Een boek dat je in verwarring achterlaat
James is, omdat hij wanen had, opgenomen in een sanatorium. Zijn waanideeën verdwijnen niet. Zo denkt hij dat hij gemarteld wordt en praat hij met een rat. Ook beeldt hij zich in, of is het echt zo- als lezer kom je daar niet achter- dat hij getrouwd is met Ana en een dochtertje heeft, Penelope genaamd. In zijn verbeelding steken angstdromen de kop op die er voornamelijk uit bestaan dat Penelope iets overkomt. Als Penelope dan ook werkelijk (?) verdwijnt, raakt James nog meer in paniek.
Het verhaal wordt door drie personages verteld: James, Ana en Penelope. Als lezer weet je dus niet of deze Ana en Penelope echt bestaan of door James zijn verzonnen. De dialogen zijn levensecht en erg mooi, maar het verhaal wordt hoe langer hoe ingewikkelder en verwarrender. James vindt Penny terug, maar in zijn optiek is ze slechts een paar dagen vermist, terwijl Ana spreekt over vijf maanden. Bizar en onwaarschijnlijk is dat Penelope, die zeven jaar was toen ze verdween, zich niets meer van haar verdwijning herinnert.

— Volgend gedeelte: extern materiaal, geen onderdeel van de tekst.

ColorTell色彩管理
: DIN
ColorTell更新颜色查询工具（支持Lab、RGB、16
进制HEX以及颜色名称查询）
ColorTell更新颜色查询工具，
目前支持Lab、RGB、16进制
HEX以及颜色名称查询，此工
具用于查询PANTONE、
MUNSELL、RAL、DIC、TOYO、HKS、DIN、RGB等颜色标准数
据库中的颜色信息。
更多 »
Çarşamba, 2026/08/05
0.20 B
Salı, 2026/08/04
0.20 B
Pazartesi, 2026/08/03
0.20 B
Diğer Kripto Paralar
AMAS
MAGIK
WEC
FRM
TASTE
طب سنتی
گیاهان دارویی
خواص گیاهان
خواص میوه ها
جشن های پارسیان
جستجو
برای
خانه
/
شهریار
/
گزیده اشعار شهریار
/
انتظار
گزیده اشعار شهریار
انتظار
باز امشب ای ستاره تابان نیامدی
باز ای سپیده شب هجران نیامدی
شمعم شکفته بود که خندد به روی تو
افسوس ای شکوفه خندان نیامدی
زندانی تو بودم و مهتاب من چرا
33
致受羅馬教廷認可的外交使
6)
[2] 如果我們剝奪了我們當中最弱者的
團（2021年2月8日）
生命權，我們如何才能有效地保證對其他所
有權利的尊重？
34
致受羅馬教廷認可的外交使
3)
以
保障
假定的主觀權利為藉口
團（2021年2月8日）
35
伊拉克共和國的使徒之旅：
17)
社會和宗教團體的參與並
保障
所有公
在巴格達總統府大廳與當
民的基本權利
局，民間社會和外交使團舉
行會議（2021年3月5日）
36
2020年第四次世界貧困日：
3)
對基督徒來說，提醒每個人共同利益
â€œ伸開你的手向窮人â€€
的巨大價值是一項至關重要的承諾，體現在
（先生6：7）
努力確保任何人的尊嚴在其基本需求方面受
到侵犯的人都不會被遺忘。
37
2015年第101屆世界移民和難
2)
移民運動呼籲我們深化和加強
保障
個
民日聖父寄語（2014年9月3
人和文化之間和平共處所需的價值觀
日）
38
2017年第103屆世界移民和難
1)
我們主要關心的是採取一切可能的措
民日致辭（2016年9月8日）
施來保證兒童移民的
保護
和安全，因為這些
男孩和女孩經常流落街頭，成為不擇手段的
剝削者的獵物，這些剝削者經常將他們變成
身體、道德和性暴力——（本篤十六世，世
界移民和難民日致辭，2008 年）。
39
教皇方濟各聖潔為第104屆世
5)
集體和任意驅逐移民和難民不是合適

Doordat James in het begin al zegt dat Ana en Penelope verzonnen zijn, lees je minder verzonken/meelevend en wordt er meer afstand gecreëerd. Wat mij wel raakte waren de beschrijvingen van de angst van Penelope om net als haar vader te worden. Het boek laat je in verwarring achter. Samen met James blijf je met de vraag zitten wat wel en niet echt is en wat er nu precies is gebeurd toen Penelope verdween. Het onbevredigende einde draagt bij aan dit onbehagelijke gevoel. Onduidelijk is voor mij wat de schrijfster met dit boek heeft willen zeggen.